> [Task item]: Output the whole listing exactly, except for the pictures in it.

---------- Extracted data ----------

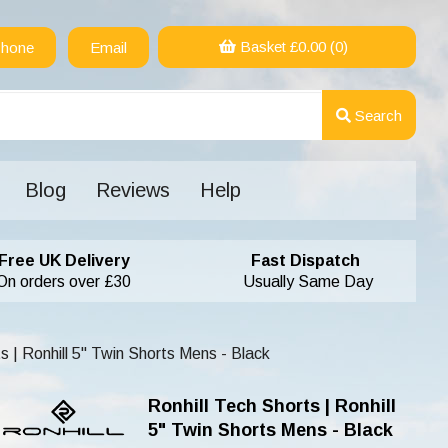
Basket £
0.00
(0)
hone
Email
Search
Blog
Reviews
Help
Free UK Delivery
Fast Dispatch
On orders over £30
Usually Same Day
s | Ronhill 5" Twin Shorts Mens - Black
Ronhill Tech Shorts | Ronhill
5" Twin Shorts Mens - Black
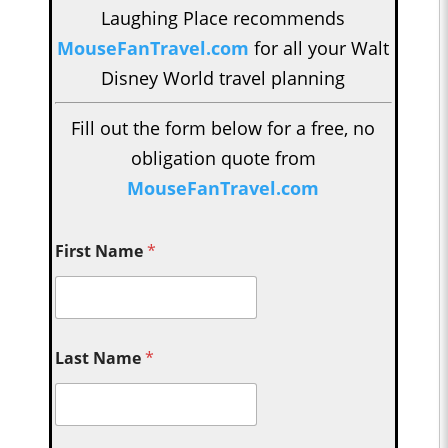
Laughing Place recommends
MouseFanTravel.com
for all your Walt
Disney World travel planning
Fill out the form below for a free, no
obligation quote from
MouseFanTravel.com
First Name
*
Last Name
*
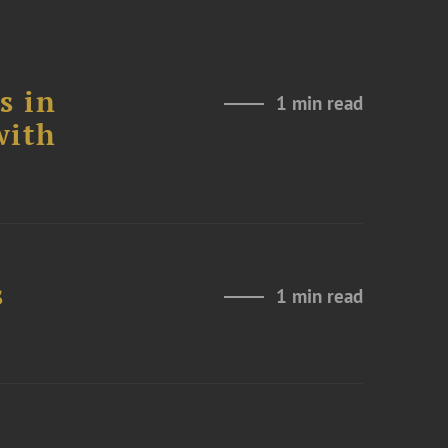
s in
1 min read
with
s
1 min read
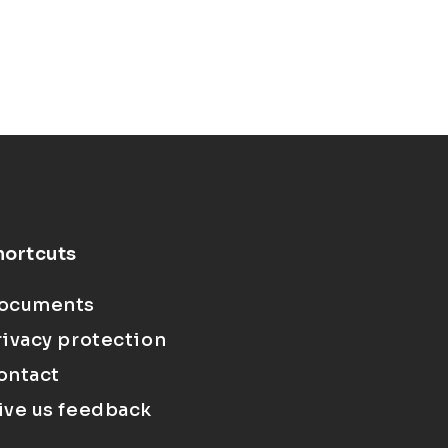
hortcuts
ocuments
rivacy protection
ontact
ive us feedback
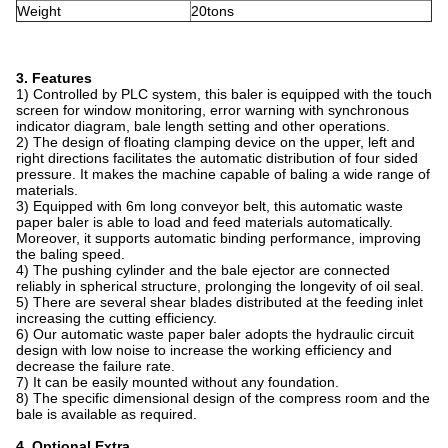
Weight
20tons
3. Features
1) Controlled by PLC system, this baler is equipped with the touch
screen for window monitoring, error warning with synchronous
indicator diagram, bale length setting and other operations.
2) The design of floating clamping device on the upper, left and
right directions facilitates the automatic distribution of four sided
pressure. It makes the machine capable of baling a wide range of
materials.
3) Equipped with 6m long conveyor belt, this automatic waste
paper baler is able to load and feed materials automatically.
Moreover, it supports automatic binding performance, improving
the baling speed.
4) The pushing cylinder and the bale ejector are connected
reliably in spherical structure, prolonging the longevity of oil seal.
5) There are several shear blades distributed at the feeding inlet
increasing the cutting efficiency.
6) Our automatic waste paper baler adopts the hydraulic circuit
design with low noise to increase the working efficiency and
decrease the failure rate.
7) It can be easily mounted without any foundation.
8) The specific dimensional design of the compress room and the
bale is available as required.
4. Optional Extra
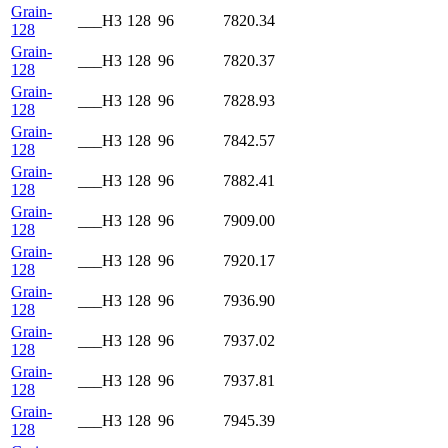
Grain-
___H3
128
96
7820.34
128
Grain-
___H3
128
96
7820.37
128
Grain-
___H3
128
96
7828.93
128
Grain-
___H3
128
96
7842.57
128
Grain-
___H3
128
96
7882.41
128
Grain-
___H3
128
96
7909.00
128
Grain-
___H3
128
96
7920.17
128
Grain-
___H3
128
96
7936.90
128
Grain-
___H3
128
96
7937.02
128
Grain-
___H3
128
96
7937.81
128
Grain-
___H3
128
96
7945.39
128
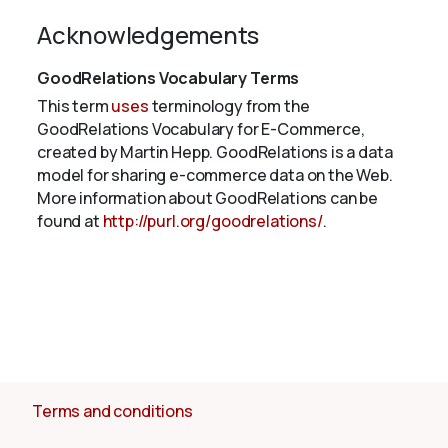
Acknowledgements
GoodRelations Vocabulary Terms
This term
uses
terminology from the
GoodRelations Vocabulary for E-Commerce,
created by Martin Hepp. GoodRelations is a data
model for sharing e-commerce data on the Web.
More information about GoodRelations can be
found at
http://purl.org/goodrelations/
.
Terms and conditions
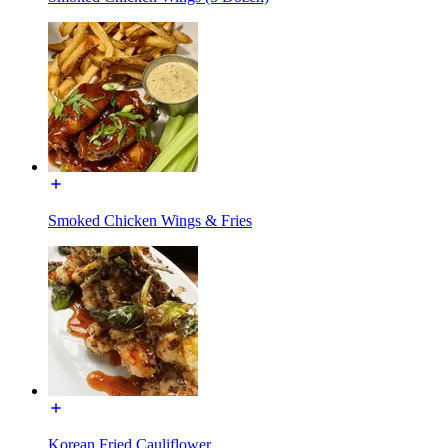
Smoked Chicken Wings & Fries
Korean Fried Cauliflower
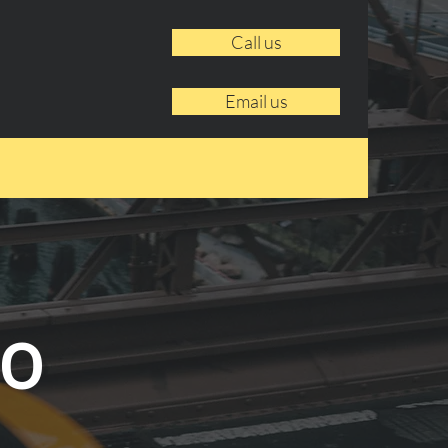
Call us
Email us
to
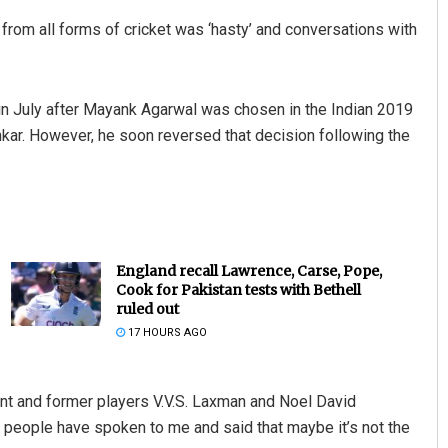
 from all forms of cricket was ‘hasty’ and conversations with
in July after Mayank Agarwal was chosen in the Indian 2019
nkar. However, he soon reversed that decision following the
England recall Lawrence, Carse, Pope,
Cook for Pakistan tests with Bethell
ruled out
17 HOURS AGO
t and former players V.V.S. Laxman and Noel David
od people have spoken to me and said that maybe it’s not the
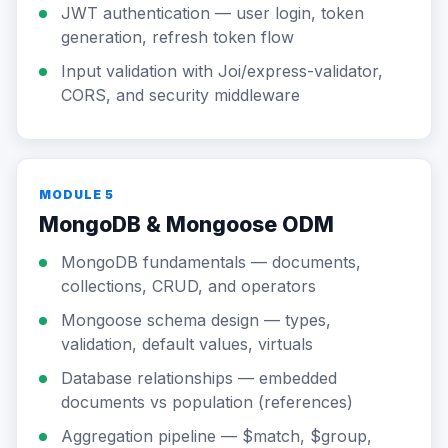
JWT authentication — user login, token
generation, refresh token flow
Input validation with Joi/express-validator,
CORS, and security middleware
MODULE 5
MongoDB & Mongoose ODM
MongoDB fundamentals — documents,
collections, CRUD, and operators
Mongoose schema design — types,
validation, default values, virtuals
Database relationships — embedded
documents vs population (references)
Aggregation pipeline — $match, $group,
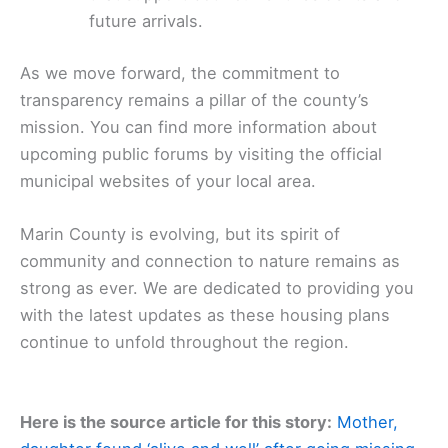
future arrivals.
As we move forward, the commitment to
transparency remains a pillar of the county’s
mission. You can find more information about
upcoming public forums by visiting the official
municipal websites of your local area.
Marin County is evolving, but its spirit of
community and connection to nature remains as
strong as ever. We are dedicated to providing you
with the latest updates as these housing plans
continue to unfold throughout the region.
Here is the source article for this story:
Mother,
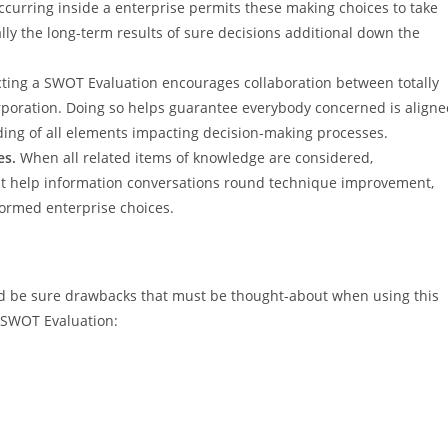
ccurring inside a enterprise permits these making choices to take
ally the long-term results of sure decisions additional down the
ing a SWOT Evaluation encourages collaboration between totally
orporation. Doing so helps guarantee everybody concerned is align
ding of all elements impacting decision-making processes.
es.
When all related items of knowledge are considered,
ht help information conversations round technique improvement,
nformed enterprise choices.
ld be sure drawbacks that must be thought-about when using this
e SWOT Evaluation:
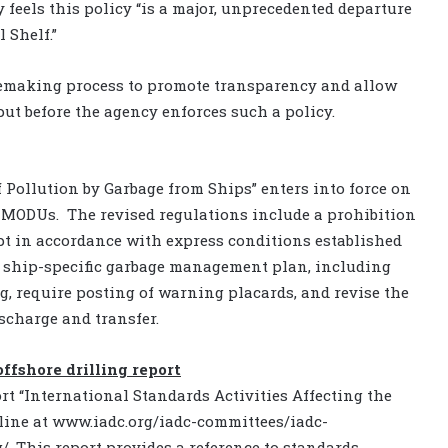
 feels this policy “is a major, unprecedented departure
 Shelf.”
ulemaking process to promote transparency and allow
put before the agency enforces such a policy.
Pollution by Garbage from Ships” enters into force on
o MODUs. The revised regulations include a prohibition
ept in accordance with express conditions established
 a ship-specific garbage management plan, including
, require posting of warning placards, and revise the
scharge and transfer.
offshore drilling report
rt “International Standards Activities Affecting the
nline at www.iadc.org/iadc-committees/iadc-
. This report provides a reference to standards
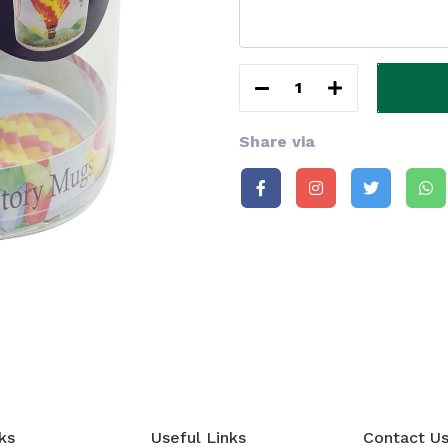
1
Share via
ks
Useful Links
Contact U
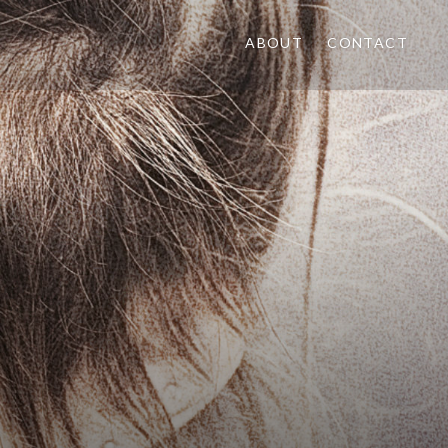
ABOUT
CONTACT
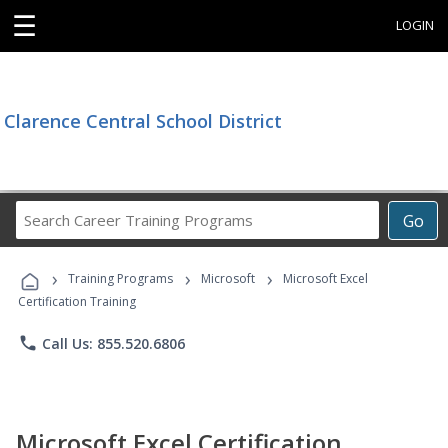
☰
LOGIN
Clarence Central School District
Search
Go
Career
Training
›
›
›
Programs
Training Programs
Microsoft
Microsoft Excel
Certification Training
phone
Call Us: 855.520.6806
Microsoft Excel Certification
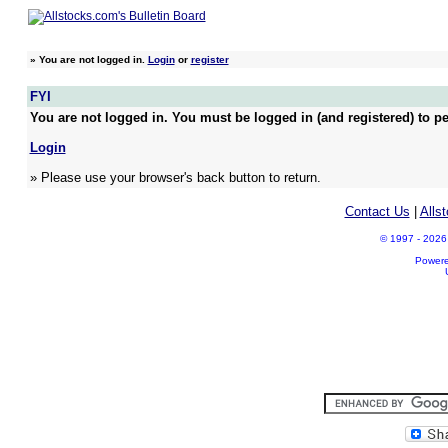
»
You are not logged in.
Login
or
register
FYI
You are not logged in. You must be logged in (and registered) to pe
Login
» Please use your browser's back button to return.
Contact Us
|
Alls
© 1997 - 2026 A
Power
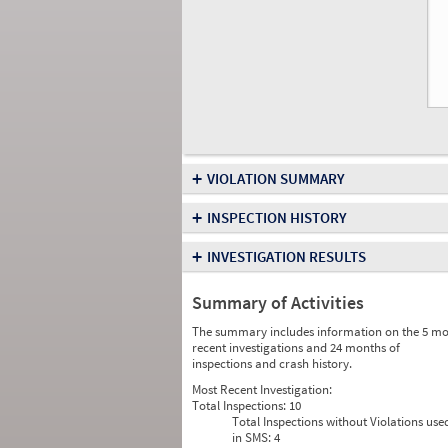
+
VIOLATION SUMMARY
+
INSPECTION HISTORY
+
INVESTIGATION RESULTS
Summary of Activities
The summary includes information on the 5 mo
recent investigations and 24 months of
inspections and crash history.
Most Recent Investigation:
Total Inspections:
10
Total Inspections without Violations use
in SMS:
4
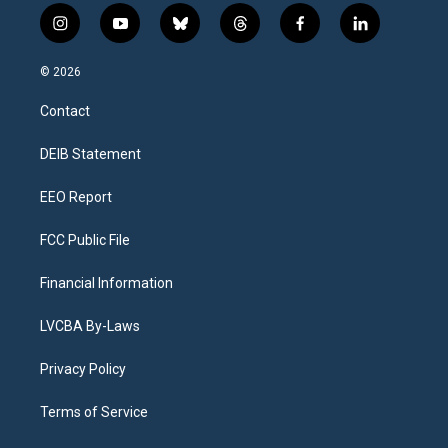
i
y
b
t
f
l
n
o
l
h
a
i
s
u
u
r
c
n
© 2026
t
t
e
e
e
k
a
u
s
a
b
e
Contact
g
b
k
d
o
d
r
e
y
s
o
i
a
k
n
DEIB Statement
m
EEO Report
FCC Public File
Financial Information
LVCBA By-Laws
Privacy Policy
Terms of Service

----------

> [Response below]:
Basket £
0.00
(0)
hone
Email
Search
Blog
Reviews
Help
Free UK Delivery
Fast Dispatch
On orders over £30
Usually Same Day
s | Ronhill 5" Twin Shorts Mens - Black
Ronhill Tech Shorts | Ronhill
5" Twin Shorts Mens - Black
Laughing Place recommends
MouseFanTravel.com
for all your Walt
Disney World travel planning
Fill out the form below for a free, no
obligation quote from
MouseFanTravel.com
First Name
*
Last Name
*
s in
1 min read
with
s
1 min read
hortcuts
ocuments
rivacy protection
ontact
ive us feedback
Weight
20tons
3. Features
1) Controlled by PLC system, this baler is equipped with the touch
screen for window monitoring, error warning with synchronous
indicator diagram, bale length setting and other operations.
2) The design of floating clamping device on the upper, left and
right directions facilitates the automatic distribution of four sided
pressure. It makes the machine capable of baling a wide range of
materials.
3) Equipped with 6m long conveyor belt, this automatic waste
paper baler is able to load and feed materials automatically.
Moreover, it supports automatic binding performance, improving
the baling speed.
4) The pushing cylinder and the bale ejector are connected
reliably in spherical structure, prolonging the longevity of oil seal.
5) There are several shear blades distributed at the feeding inlet
increasing the cutting efficiency.
6) Our automatic waste paper baler adopts the hydraulic circuit
design with low noise to increase the working efficiency and
decrease the failure rate.
7) It can be easily mounted without any foundation.
8) The specific dimensional design of the compress room and the
bale is available as required.
4. Optional Extra
Grain-
___H3
128
96
7820.34
128
Grain-
___H3
128
96
7820.37
128
Grain-
___H3
128
96
7828.93
128
Grain-
___H3
128
96
7842.57
128
Grain-
___H3
128
96
7882.41
128
Grain-
___H3
128
96
7909.00
128
Grain-
___H3
128
96
7920.17
128
Grain-
___H3
128
96
7936.90
128
Grain-
___H3
128
96
7937.02
128
Grain-
___H3
128
96
7937.81
128
Grain-
___H3
128
96
7945.39
128
Acknowledgements
GoodRelations Vocabulary Terms
This term
uses
terminology from the
GoodRelations Vocabulary for E-Commerce,
created by Martin Hepp. GoodRelations is a data
model for sharing e-commerce data on the Web.
More information about GoodRelations can be
found at
http://purl.org/goodrelations/
.
Terms and conditions
Smoked Chicken Wings & Fries
Korean Fried Cauliflower
Call us
Email us
to
 from all forms of cricket was ‘hasty’ and conversations with
in July after Mayank Agarwal was chosen in the Indian 2019
nkar. However, he soon reversed that decision following the
England recall Lawrence, Carse, Pope,
Cook for Pakistan tests with Bethell
ruled out
17 HOURS AGO
t and former players V.V.S. Laxman and Noel David
od people have spoken to me and said that maybe it’s not the
JWT authentication — user login, token
generation, refresh token flow
Input validation with Joi/express-validator,
CORS, and security middleware
MODULE 5
MongoDB & Mongoose ODM
MongoDB fundamentals — documents,
collections, CRUD, and operators
Mongoose schema design — types,
validation, default values, virtuals
Database relationships — embedded
documents vs population (references)
Aggregation pipeline — $match, $group,
future arrivals.
As we move forward, the commitment to
transparency remains a pillar of the county’s
mission. You can find more information about
upcoming public forums by visiting the official
municipal websites of your local area.
Marin County is evolving, but its spirit of
community and connection to nature remains as
strong as ever. We are dedicated to providing you
with the latest updates as these housing plans
continue to unfold throughout the region.
Here is the source article for this story:
Mother,
ccurring inside a enterprise permits these making choices to take
ally the long-term results of sure decisions additional down the
ing a SWOT Evaluation encourages collaboration between totally
orporation. Doing so helps guarantee everybody concerned is align
ding of all elements impacting decision-making processes.
es.
When all related items of knowledge are considered,
ht help information conversations round technique improvement,
nformed enterprise choices.
ld be sure drawbacks that must be thought-about when using this
e SWOT Evaluation:
 feels this policy “is a major, unprecedented departure
 Shelf.”
ulemaking process to promote transparency and allow
put before the agency enforces such a policy.
Pollution by Garbage from Ships” enters into force on
o MODUs. The revised regulations include a prohibition
ept in accordance with express conditions established
 a ship-specific garbage management plan, including
, require posting of warning placards, and revise the
scharge and transfer.
offshore drilling report
rt “International Standards Activities Affecting the
nline at www.iadc.org/iadc-committees/iadc-
. This report provides a reference to standards
1
Share via
ks
Useful Links
Contact U
ABOUT
CONTACT
☰
LOGIN
Clarence Central School District
Search
Go
Career
Training
›
›
›
Programs
Training Programs
Microsoft
Microsoft Excel
Certification Training
phone
Call Us: 855.520.6806
Microsoft Excel Certification
»
You are not logged in.
Login
or
register
FYI
You are not logged in. You must be logged in (and registered) to pe
Login
» Please use your browser's back button to return.
Contact Us
|
Alls
© 1997 - 2026 A
Power
+
VIOLATION SUMMARY
+
INSPECTION HISTORY
+
INVESTIGATION RESULTS
Summary of Activities
The summary includes information on the 5 mo
recent investigations and 24 months of
inspections and crash history.
Most Recent Investigation:
Total Inspections:
10
Total Inspections without Violations use
in SMS:
4
i
y
b
t
f
l
n
o
l
h
a
i
s
u
u
r
c
n
© 2026
t
t
e
e
e
k
a
u
s
a
b
e
Contact
g
b
k
d
o
d
r
e
y
s
o
i
a
k
n
DEIB Statement
m
EEO Report
FCC Public File
Financial Information
LVCBA By-Laws
Privacy Policy
Terms of Service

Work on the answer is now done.